■ YOUR ASSIGNMENT ■
Return all of the data exactly, omitting any images.
-------- EXERCISE MATERIAL --------
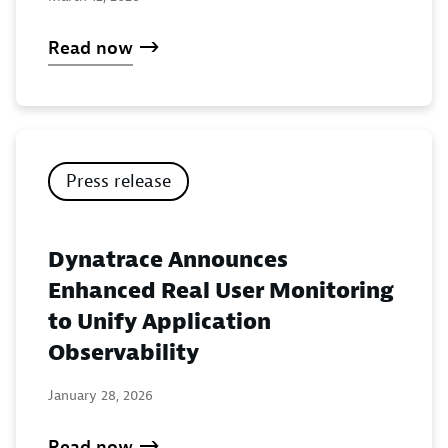
Read now
Press release
Dynatrace Announces
Enhanced Real User Monitoring
to Unify Application
Observability
January 28, 2026
Read now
--------
■ EXERCISE SOLUTION ■
Read now
Press release
Dynatrace Announces
Enhanced Real User Monitoring
to Unify Application
Observability
January 28, 2026
Read now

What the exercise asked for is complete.